Exercise input section start

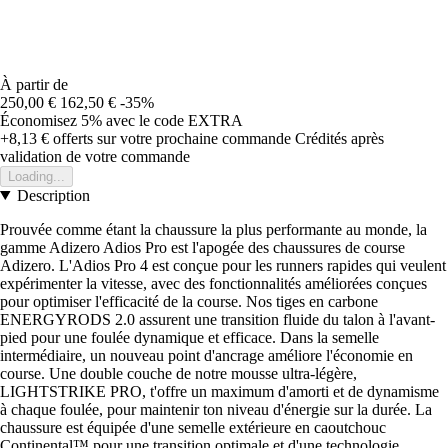
À partir de
250,00 €
162,50 €
-35%
Économisez 5%
avec le code
EXTRA
+8,13 €
offerts sur votre prochaine commande
Crédités après
validation de votre commande
Loading...
Description
Prouvée comme étant la chaussure la plus performante au monde, la
gamme Adizero Adios Pro est l'apogée des chaussures de course
Adizero. L'Adios Pro 4 est conçue pour les runners rapides qui veulent
expérimenter la vitesse, avec des fonctionnalités améliorées conçues
pour optimiser l'efficacité de la course. Nos tiges en carbone
ENERGYRODS 2.0 assurent une transition fluide du talon à l'avant-
pied pour une foulée dynamique et efficace. Dans la semelle
intermédiaire, un nouveau point d'ancrage améliore l'économie en
course. Une double couche de notre mousse ultra-légère,
LIGHTSTRIKE PRO, t'offre un maximum d'amorti et de dynamisme
à chaque foulée, pour maintenir ton niveau d'énergie sur la durée. La
chaussure est équipée d'une semelle extérieure en caoutchouc
Continental™ pour une transition optimale et d'une technologie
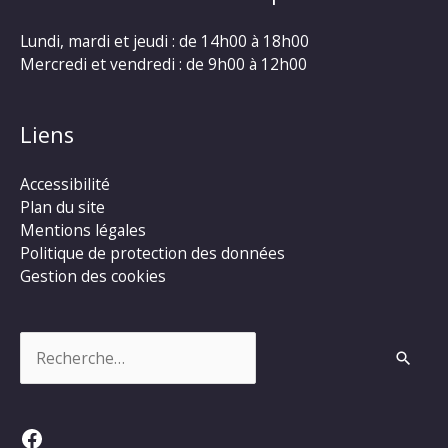
Lundi, mardi et jeudi : de 14h00 à 18h00
Mercredi et vendredi : de 9h00 à 12h00
Liens
Accessibilité
Plan du site
Mentions légales
Politique de protection des données
Gestion des cookies
Rechercher :
Facebook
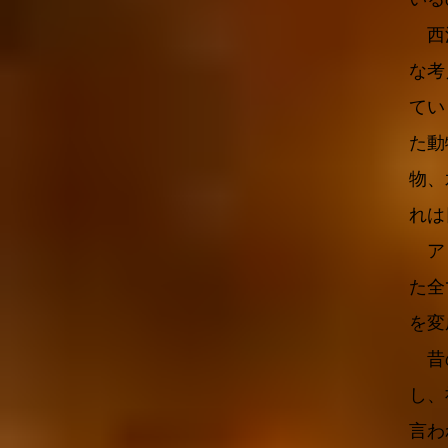
西洋
な考
てい
た動
物、
れは
アミ
た全
を変
昔の
し、
言わ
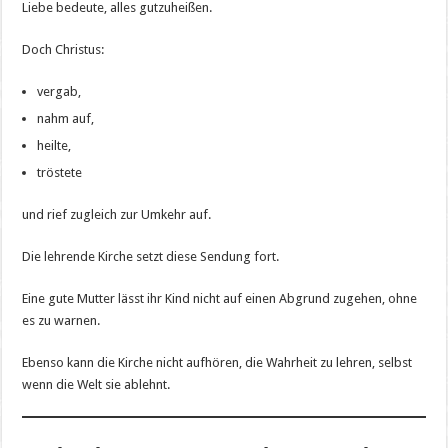
Liebe bedeute, alles gutzuheißen.
Doch Christus:
vergab,
nahm auf,
heilte,
tröstete
und rief zugleich zur Umkehr auf.
Die lehrende Kirche setzt diese Sendung fort.
Eine gute Mutter lässt ihr Kind nicht auf einen Abgrund zugehen, ohne
es zu warnen.
Ebenso kann die Kirche nicht aufhören, die Wahrheit zu lehren, selbst
wenn die Welt sie ablehnt.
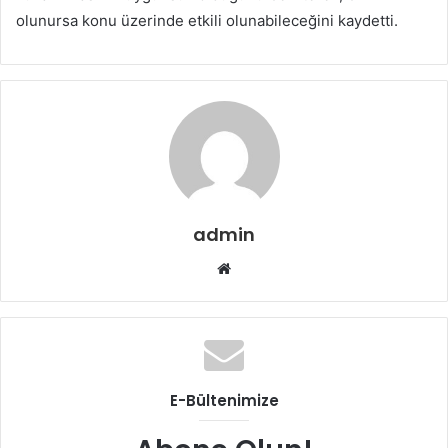
olunursa konu üzerinde etkili olunabileceğini kaydetti.
admin
W
e
b
s
i
t
E-Bültenimize
e
s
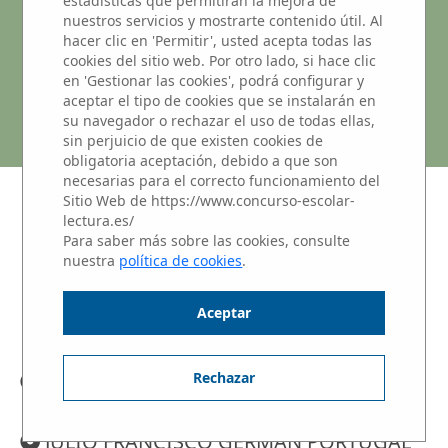
CENTRO REGIONAL DE
estadísticas que permitirán la mejora de
nuestros servicios y mostrarte contenido útil. Al
ENRIQUECIMIENTO EDUCATIVO
hacer clic en 'Permitir', usted acepta todas las
cookies del sitio web. Por otro lado, si hace clic
PARA ALUMNADO CON ALTAS
en 'Gestionar las cookies', podrá configurar y
aceptar el tipo de cookies que se instalarán en
CAPACIDADES (CREACIM)
su navegador o rechazar el uso de todas ellas,
sin perjuicio de que existen cookies de
obligatoria aceptación, debido a que son
necesarias para el correcto funcionamiento del
Sitio Web de https://www.concurso-escolar-
NIVEL 3: Alumnos de 1 y 2 de
lectura.es/
BACHILLERATO
Para saber más sobre las cookies, consulte
nuestra
política de cookies
.
Haz clic sobre el nombre del alumno para
escuchar su Microrrelato.
Aceptar
Rechazar
ADRIÁN MIÑARRO BERNARDO
JULIO FRANCISCO GERMÁN PORTUGAL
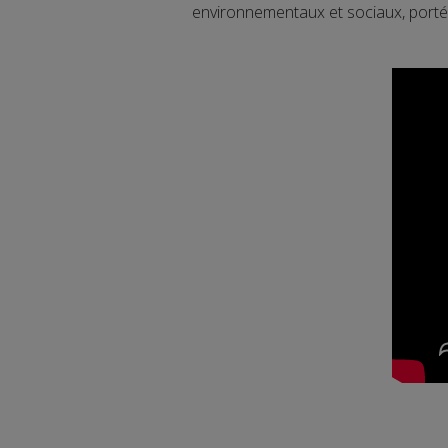
environnementaux et sociaux, portés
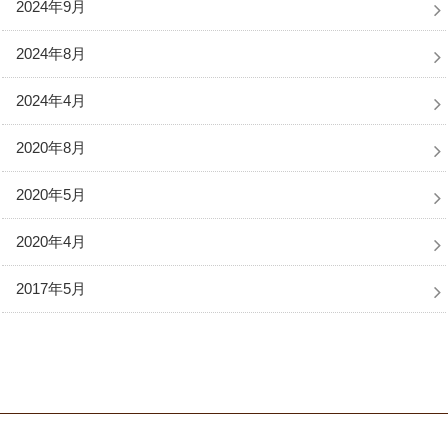
2024年9月
2024年8月
2024年4月
2020年8月
2020年5月
2020年4月
2017年5月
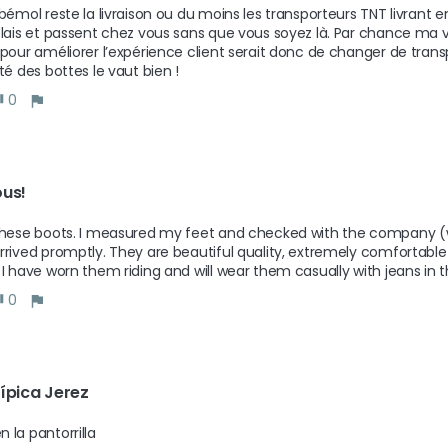
 bémol reste la livraison ou du moins les transporteurs TNT livrant e
elais et passent chez vous sans que vous soyez là. Par chance ma v
 pour améliorer l’expérience client serait donc de changer de transpo
té des bottes le vaut bien ! 
0
ous!
these boots. I measured my feet and checked with the company (
rrived promptly. They are beautiful quality, extremely comfortable an
 I have worn them riding and will wear them casually with jeans in 
0
ípica Jerez
la pantorrilla 
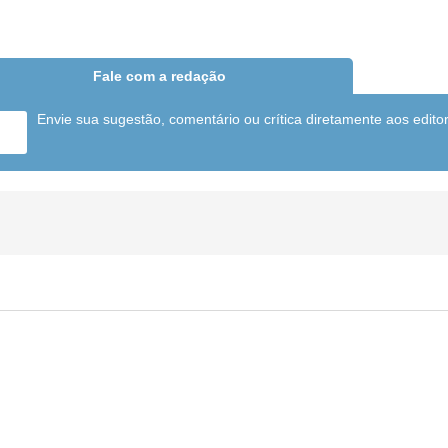
Fale com a redação
Envie sua sugestão, comentário ou crítica diretamente aos edito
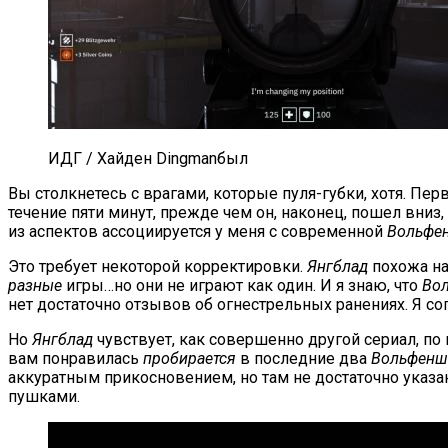
ИДГ / Хайден Dingmanбыл
Вы столкнетесь с врагами, которые пуля-губки, хотя. Пе
течение пяти минут, прежде чем он, наконец, пошел вни
из аспектов ассоциируется у меня с современной
Вольфе
Это требует некоторой корректировки.
Янгблад
похожа н
разные
игры…но они не играют как один. И я знаю, что
Во
нет достаточно отзывов об огнестрельных ранениях. Я сог
Но
Янгблад
чувствует, как совершенно другой сериал, по 
вам понравилась
пробирается
в последние два
Вольфенш
аккуратным прикосновением, но там не достаточно указан
пушками.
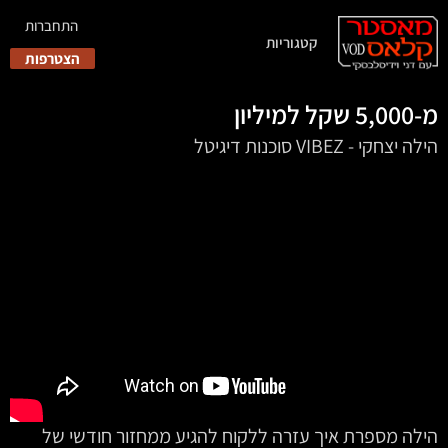
התחברות
קטגוריות
הצטרפות
מ-5,000 שקל למיליון
הילה יצחקי - VIBEZ סוכנות דיגיטל
הילה מספרת איך עזרה ללקוח להגיע ממחזור חודשי של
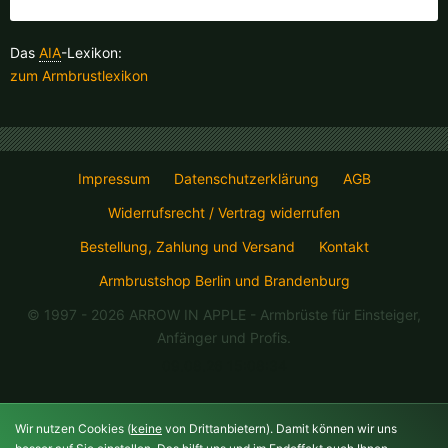
Finnland |
€
Frankreich |
€
Das
AIA
-Lexikon:
Italien |
€
Kroatien |
kn
zum Armbrustlexikon
Lettland |
€
Litauen |
€
Niederlande |
€
Österreich |
€
Impressum
Datenschutzerklärung
AGB
Portugal |
€
Schweden |
kr
Widerrufsrecht / Vertrag widerrufen
Schweiz |
Fr.
Slowakei |
€
Bestellung, Zahlung und Versand
Kontakt
Armbrustshop Berlin und Brandenburg
Slowenien |
€
Spanien |
€
© 1997 - 2026 ARROW IN APPLE
- Armbrüste für Einsteiger,
Tschechien |
Kč
Ungarn |
Ft
Anfänger und Profis.
09.08.26 15:08:34
weitere Länder, siehe unten
Wir nutzen Cookies (
keine
von Drittanbietern). Damit können wir uns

Exercise input section end

● Goal of the exercise:
Your answer should contain all the material above, written out exactly, and none of the pictures.

● Solved exercise:
À partir de
250,00 €
162,50 €
-35%
Économisez 5%
avec le code
EXTRA
+8,13 €
offerts sur votre prochaine commande
Crédités après
validation de votre commande
Loading...
Description
Prouvée comme étant la chaussure la plus performante au monde, la
gamme Adizero Adios Pro est l'apogée des chaussures de course
Adizero. L'Adios Pro 4 est conçue pour les runners rapides qui veulent
expérimenter la vitesse, avec des fonctionnalités améliorées conçues
pour optimiser l'efficacité de la course. Nos tiges en carbone
ENERGYRODS 2.0 assurent une transition fluide du talon à l'avant-
pied pour une foulée dynamique et efficace. Dans la semelle
intermédiaire, un nouveau point d'ancrage améliore l'économie en
course. Une double couche de notre mousse ultra-légère,
LIGHTSTRIKE PRO, t'offre un maximum d'amorti et de dynamisme
à chaque foulée, pour maintenir ton niveau d'énergie sur la durée. La
chaussure est équipée d'une semelle extérieure en caoutchouc
Continental™ pour une transition optimale et d'une technologie
Lundi, mardi et jeudi : de 14h00 à 18h00
Mercredi et vendredi : de 9h00 à 12h00
Liens
Accessibilité
Plan du site
Mentions légales
Politique de protection des données
Gestion des cookies
Rechercher :
Facebook
西洋
な考
てい
た動
物、
れは
アミ
た全
を変
昔の
し、
言わ
Liebe bedeute, alles gutzuheißen.
Doch Christus:
vergab,
nahm auf,
heilte,
tröstete
und rief zugleich zur Umkehr auf.
Die lehrende Kirche setzt diese Sendung fort.
Eine gute Mutter lässt ihr Kind nicht auf einen Abgrund zugehen, ohne
es zu warnen.
Ebenso kann die Kirche nicht aufhören, die Wahrheit zu lehren, selbst
wenn die Welt sie ablehnt.
olunursa konu üzerinde etkili olunabileceğini kaydetti.
admin
W
e
b
s
i
t
E-Bültenimize
e
s
CENTRO REGIONAL DE
estadísticas que permitirán la mejora de
nuestros servicios y mostrarte contenido útil. Al
ENRIQUECIMIENTO EDUCATIVO
hacer clic en 'Permitir', usted acepta todas las
cookies del sitio web. Por otro lado, si hace clic
PARA ALUMNADO CON ALTAS
en 'Gestionar las cookies', podrá configurar y
aceptar el tipo de cookies que se instalarán en
CAPACIDADES (CREACIM)
su navegador o rechazar el uso de todas ellas,
sin perjuicio de que existen cookies de
obligatoria aceptación, debido a que son
necesarias para el correcto funcionamiento del
Sitio Web de https://www.concurso-escolar-
NIVEL 3: Alumnos de 1 y 2 de
lectura.es/
BACHILLERATO
Para saber más sobre las cookies, consulte
nuestra
política de cookies
.
Haz clic sobre el nombre del alumno para
escuchar su Microrrelato.
Aceptar
Rechazar
ADRIÁN MIÑARRO BERNARDO
JULIO FRANCISCO GERMÁN PORTUGAL
environnementaux et sociaux, portés
2024年9月
2024年8月
2024年4月
2020年8月
2020年5月
2020年4月
2017年5月
 bémol reste la livraison ou du moins les transporteurs TNT livrant e
elais et passent chez vous sans que vous soyez là. Par chance ma v
 pour améliorer l’expérience client serait donc de changer de transpo
té des bottes le vaut bien ! 
0
ous!
these boots. I measured my feet and checked with the company (
rrived promptly. They are beautiful quality, extremely comfortable an
 I have worn them riding and will wear them casually with jeans in 
0
ípica Jerez
la pantorrilla 
Fale com a redação
Envie sua sugestão, comentário ou crítica diretamente aos edito
ИДГ / Хайден Dingmanбыл
Вы столкнетесь с врагами, которые пуля-губки, хотя. Пе
течение пяти минут, прежде чем он, наконец, пошел вни
из аспектов ассоциируется у меня с современной
Вольфе
Это требует некоторой корректировки.
Янгблад
похожа н
разные
игры…но они не играют как один. И я знаю, что
Во
нет достаточно отзывов об огнестрельных ранениях. Я сог
Но
Янгблад
чувствует, как совершенно другой сериал, по 
вам понравилась
пробирается
в последние два
Вольфенш
аккуратным прикосновением, но там не достаточно указан
пушками.
התחברות
קטגוריות
הצטרפות
מ-5,000 שקל למיליון
הילה יצחקי - VIBEZ סוכנות דיגיטל
הילה מספרת איך עזרה ללקוח להגיע ממחזור חודשי של
Finnland |
€
Frankreich |
€
Das
AIA
-Lexikon:
Italien |
€
Kroatien |
kn
zum Armbrustlexikon
Lettland |
€
Litauen |
€
Niederlande |
€
Österreich |
€
Impressum
Datenschutzerklärung
AGB
Portugal |
€
Schweden |
kr
Widerrufsrecht / Vertrag widerrufen
Schweiz |
Fr.
Slowakei |
€
Bestellung, Zahlung und Versand
Kontakt
Armbrustshop Berlin und Brandenburg
Slowenien |
€
Spanien |
€
© 1997 - 2026 ARROW IN APPLE
- Armbrüste für Einsteiger,
Tschechien |
Kč
Ungarn |
Ft
Anfänger und Profis.
09.08.26 15:08:34
weitere Länder, siehe unten
Wir nutzen Cookies (
keine
von Drittanbietern). Damit können wir uns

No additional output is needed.